In such cases, if the state believes the person was wrongly released, it must look to other lawful mechanisms, rather than invoking DOC’s unilateral escape‑arrest power.


C. The James Concurrence: Practical Guidance on Presentence Credit and Judgment Correction

Justice James, joined by Justice Bushong, wrote separately to emphasize two practical points, while fully agreeing that DOC’s warrantless seizure of plaintiff was unlawful because no “escape” occurred under ORS 144.350.

1. Drafting and Interpreting “Credit for Time Served” After Torres‑Lopez

The concurrence begins with a description familiar to practitioners:

  • It is “common practice” for Oregon criminal judgments to include generic notations like “credit for time served” or “CTS.”
  • In most cases, everyone involved expects that credit to be applied straightforwardly against the “primary” offense’s incarceration term (as defined in ORS 144.079), with no thought to double credit.

Torres‑Lopez presented a different situation. The trial court there:

  • Originally wrote “credit for time served since December 21, 2019[,] including time credited to Clackamas County case #18CR85288” on the judgment; and
  • Later amended the judgment to state explicitly that the defendant “shall receive incarceration credits pursuant to ORS 137.370(4) and (5) for all time since his arrest on these charges including any time served on other sentences.”

Despite that clarity, DOC had treated the credit as if it were a generic CTS notation, applying it only once against the primary offense. Torres‑Lopez held that this was error because the 2015 amendment to ORS 137.370(4) authorized the trial court to grant what would otherwise be “double credit” in limited circumstances, and the court had clearly done so.

Justice James characterizes Torres‑Lopez as a “reminder” that the law changed in 2015, while practice may not have fully adjusted. He urges courts and lawyers, going forward, to:

  1. First, determine whether ORS 137.370(4) applies at all. That is, is the court considering presentence credit for custody time that is “not directly related” to the offense for which it is sentencing (such as confinement on an unrelated charge or on a supervision violation)?
  2. If ORS 137.370(4) applies, consciously decide whether to exercise the discretion to “expressly order otherwise.” In other words, does the court intend to grant double credit (credit that otherwise would be denied by subsection (4))?

If a court wants to apply credit to multiple counts or cases in a way that yields double credit, the concurrence advises:

  • Use explicit language, as in Torres‑Lopez, specifying case numbers, counts, and the statutory authority (e.g., “pursuant to ORS 137.370(4)”).
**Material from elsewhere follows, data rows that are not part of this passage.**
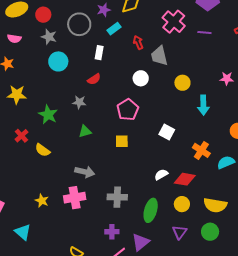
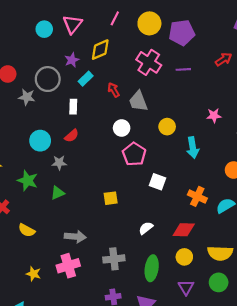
gray star: (49, 37) -> (27, 97), moved
cyan circle: (58, 61) -> (40, 141), moved
pink pentagon: (128, 110) -> (134, 154), moved
green triangle: (85, 131) -> (58, 193), moved
yellow semicircle: (43, 150) -> (27, 230), moved
white semicircle: (161, 175) -> (146, 228), moved

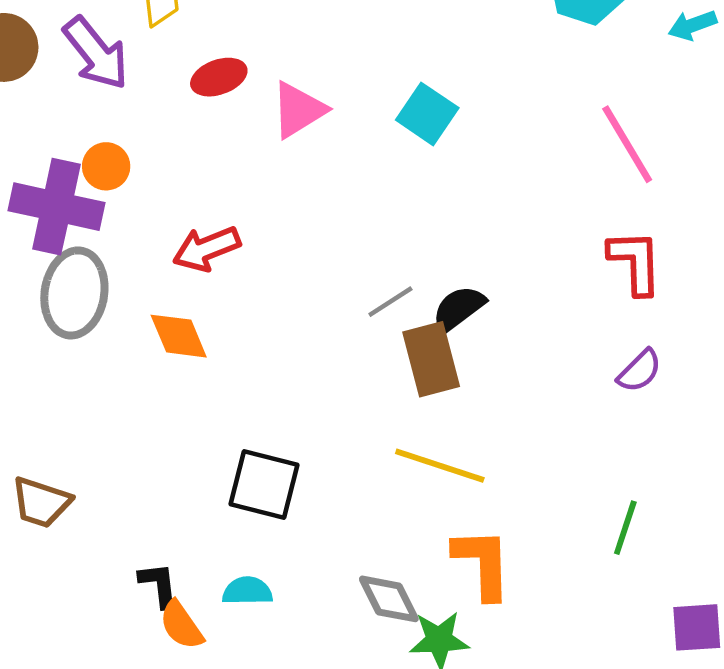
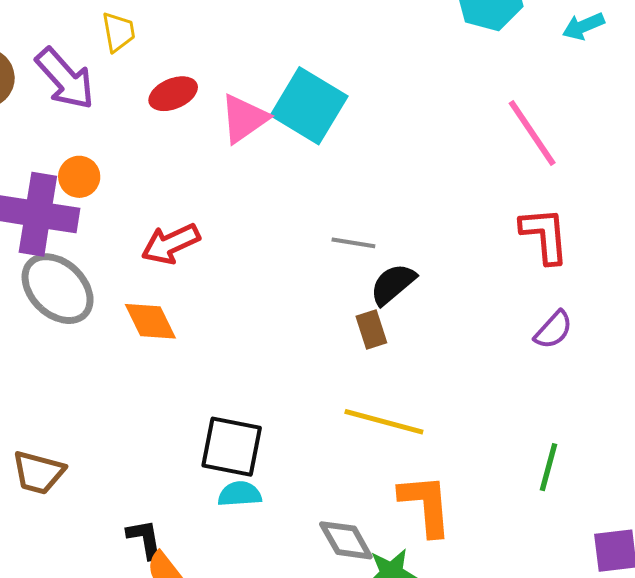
cyan square: (427, 114) -> (309, 106), moved, size x1.4
gray ellipse: (74, 293) -> (58, 289), turned -52
gray line: (390, 302) -> (353, 243), moved, turned 45
brown rectangle: (431, 359) -> (371, 330), size x0.6
cyan semicircle: (247, 591) -> (240, 494), moved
If a court does not intend to grant double credit under ORS 137.370(4), Justice James recommends:

  • Consider expressly stating that the court is declining to apply ORS 137.370(4) double credit, which can dispel ambiguity and avoid future disputes.

The underlying message is that generic CTS language may be inadequate in a post‑2015, post‑Torres‑Lopez world whenever ORS 137.370(4) is in play.

2. Existing Judgments and the Role of Courts vs. DOC

DOC represented in this case that as many as 11,000 existing judgments might be affected by ORS 137.370(4). For those judgments entered before Torres‑Lopez—often using generic CTS language—what is DOC to do?

Justice James suggests a systematic approach:

  1. Confirm applicability of ORS 137.370(4). If the custody credited is “directly related” to the sentenced offense, subsection (4) does not apply, and the judgment can be implemented as usual.
  2. If ORS 137.370(4) does apply, classify the judgment:
    • Clearly grants double credit: Like Torres‑Lopez, where the judgment explicitly invokes ORS 137.370(4) or unambiguously states that time on another case or sentence is credited. DOC should apply the judgment as written.
    • Clearly denies double credit: The judgment expressly states that ORS 137.370(4) credit is not being applied or is limited to a single application. DOC should respect that limitation.
    • Potentially ambiguous: Where the judgment says merely “credit for time served” or “CTS” and circumstances suggest ORS 137.370(4) could be implicated, but the intended scope is unclear.

In that third category—ambiguous judgments—Justice James is clear: DOC should not unilaterally resolve the ambiguity. Instead, some form of judicial clarification is necessary.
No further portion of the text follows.